# [Activity]
Please copy out the entries below exactly, beginning with the line that contains "para la elaboración de alimentos de" and ending with the line that contains "la empresa cuenta con un", and include nothing outside that span.

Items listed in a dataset

━━━━━━━━━━

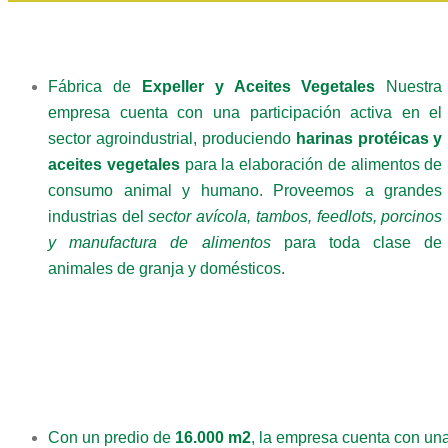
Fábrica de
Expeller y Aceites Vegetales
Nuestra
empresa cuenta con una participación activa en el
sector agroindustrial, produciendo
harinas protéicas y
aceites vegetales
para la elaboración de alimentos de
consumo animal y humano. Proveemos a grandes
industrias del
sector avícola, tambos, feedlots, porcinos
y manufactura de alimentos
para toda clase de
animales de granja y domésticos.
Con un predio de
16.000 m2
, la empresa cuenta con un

━━━━━━━━━━

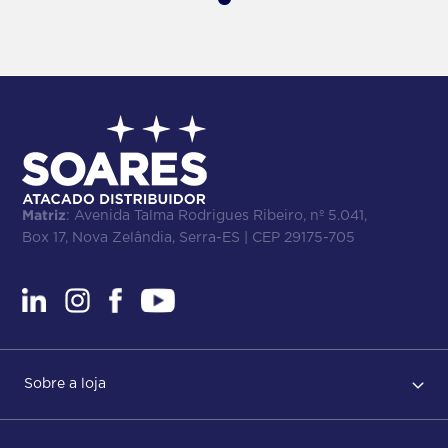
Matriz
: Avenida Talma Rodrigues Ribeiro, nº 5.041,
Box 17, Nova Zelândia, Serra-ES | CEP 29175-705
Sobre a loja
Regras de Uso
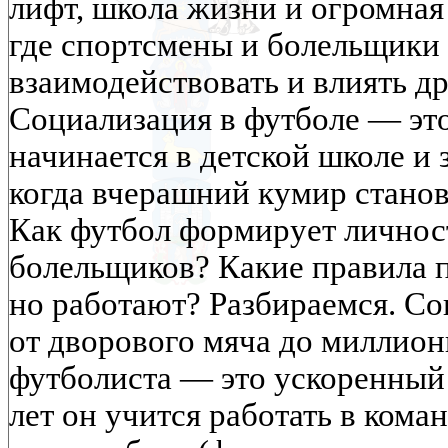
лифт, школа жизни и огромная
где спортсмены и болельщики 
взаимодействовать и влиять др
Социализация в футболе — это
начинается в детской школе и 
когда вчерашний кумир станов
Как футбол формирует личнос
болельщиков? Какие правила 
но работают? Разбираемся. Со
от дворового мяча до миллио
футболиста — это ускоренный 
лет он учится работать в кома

━━━━━━━━━━

# [Solution below]
para la elaboración de alimentos de
consumo animal y humano. Proveemos a grandes
industrias del
sector avícola, tambos, feedlots, porcinos
y manufactura de alimentos
para toda clase de
animales de granja y domésticos.
Con un predio de
16.000 m2
, la empresa cuenta con un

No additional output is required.